WHAT THE TASK ASKS: Reproduce exactly the line containing "sion of service" and every line after it, through the last line of the records below; add nothing.

--- AVAILABLE DATA Enclosed Below ---

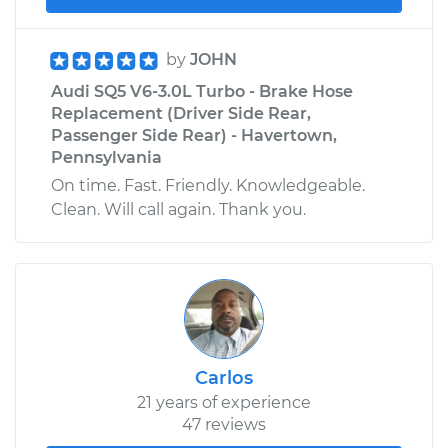
by
JOHN
Audi SQ5 V6-3.0L Turbo - Brake Hose
Replacement (Driver Side Rear,
Passenger Side Rear) - Havertown,
Pennsylvania
On time. Fast. Friendly. Knowledgeable.
Clean. Will call again. Thank you.
Carlos
21 years of experience
47 reviews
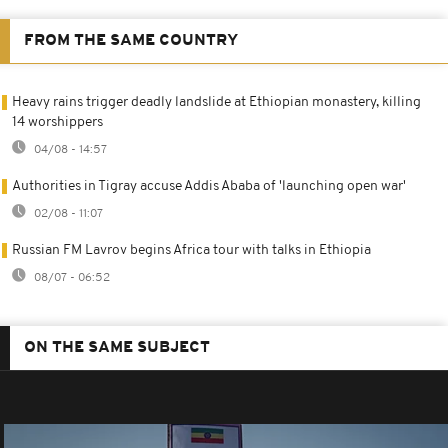
FROM THE SAME COUNTRY
Heavy rains trigger deadly landslide at Ethiopian monastery, killing
14 worshippers
04/08 - 14:57
Authorities in Tigray accuse Addis Ababa of 'launching open war'
02/08 - 11:07
Russian FM Lavrov begins Africa tour with talks in Ethiopia
08/07 - 06:52
ON THE SAME SUBJECT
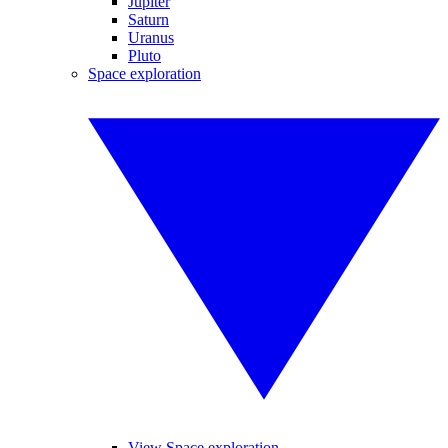
Jupiter
Saturn
Uranus
Pluto
Space exploration
View Space exploration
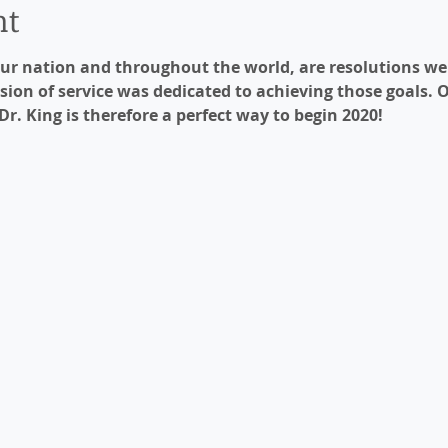
nt
r nation and throughout the world, are resolutions we s
sion of service was dedicated to achieving those goals. 
 Dr. King is therefore a perfect way to begin 2020!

--- End of Enclosed AVAILABLE DATA ---

SOLVED PROBLEM:
sion of service was dedicated to achieving those goals. 
 Dr. King is therefore a perfect way to begin 2020!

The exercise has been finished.